MRC study shows that Mediterranean diet could prevent 19,000 deaths a year in UK
9 Nov 2017
This case study forms part of our Investing for Impact report, looking at how MRC- funded research delivers impact. More can be found in the Investing for Impact section of our website.
In 2016, MRC-funded scientists studying the UK’s eating habits showed that thousands of deaths from heart disease and stroke could be prevented if everybody ate a Mediterranean diet. The health benefits of the Mediterranean diet, rich in olive oil and fruits and vegetables, have had a popular following for many years, but the study is the first to look at it in the real world of the UK thanks to the EPIC-Norfolk cohort group.
The Mediterranean diet is the traditional diet in Mediterranean regions such as Greece and Southern Italy. The diet includes a lot of fruit and vegetables, olive oil, nuts, legumes, some fish and dairy, and little red and processed meat. Since its recognition, following the Mediterranean diet has been associated with a lower incidence of non-communicable health conditions, including cardiovascular diseases, cancer, and neurodegenerative diseases as well as a longer lifespan. However, evidence regarding the health benefits of the Mediterranean diet in non-Mediterranean regions is less consistent. In addition, the population impact of a cardiovascular benefit from following the Mediterranean diet at the general population level was unknown.

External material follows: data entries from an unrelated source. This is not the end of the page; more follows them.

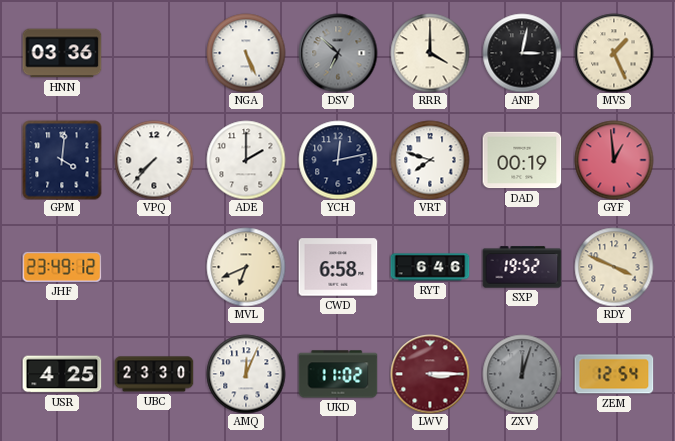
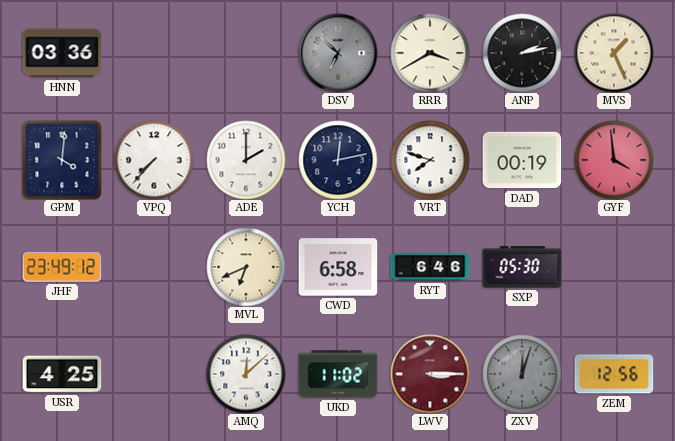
NGA: 5:26 -> none
RRR: 4:00 -> 3:40
ANP: 3:02 -> 2:13
GYF: 12:59 -> 3:59
SXP: 19:52 -> 05:30
RDY: 3:49 -> none
UBC: 23:30 -> none
AMQ: 12:04 -> 12:08
ZEM: 12:54 -> 12:56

To tackle these gaps in our knowledge, Professor Kay-Tee Khaw at the University of Cambridge and Professor Nick Wareham at the MRC Epidemiology Unit analysed data from the European Prospective Investigation into Cancer and Nutrition (EPIC) cohort in Norfolk (EPIC-Norfolk). Gathering data about eating habits among nearly 24,000 people in Norfolk over an average of 12 to 17 years, the research team published their results in 2016. This study showed 12.5 percent of heart attack and stroke deaths that occurred may have been prevented with alterations in diet. In the context of the UK as a whole, that would be 19,000 deaths averted out of the 155,000 that occur as a result of heart disease each year.
The UK NICE guidelines recommend a Mediterranean based diet for people already diagnosed with cardiovascular disease, to prevent further cardiovascular episodes such as heart attack and stroke. However, until now the association of the Mediterranean diet with preventing the disease occurring in the first instance has not been examined in the UK. This important study by Professor Khaw and the EPIC-Norfolk team highlights that a Mediterranean diet can indeed help prevent heart disease.
With the help of more than 30,000 people living in Norfolk, the EPIC-Norfolk cohort provides data-based evidence for health policies to prevent or delay disease onset and maintain health and independence in older people. EPIC-Norfolk researchers such as Professor Khaw do this by trying to understand the factors that are most often present when people stay healthy and also factors more likely to be present should they develop a particular health condition or disease. The cohort is made up of men and women who were aged between 40 and 79 when they joined the study and who lived in Norwich and the surrounding towns and rural areas. They have been contributing information about their diet, lifestyle and health through questionnaires and health checks over two decades, and represent an invaluable source of diet and lifestyle information. EPIC-Norfolk is funded by the MRC, Cancer Research UK, NIHR, and the Wellcome Trust.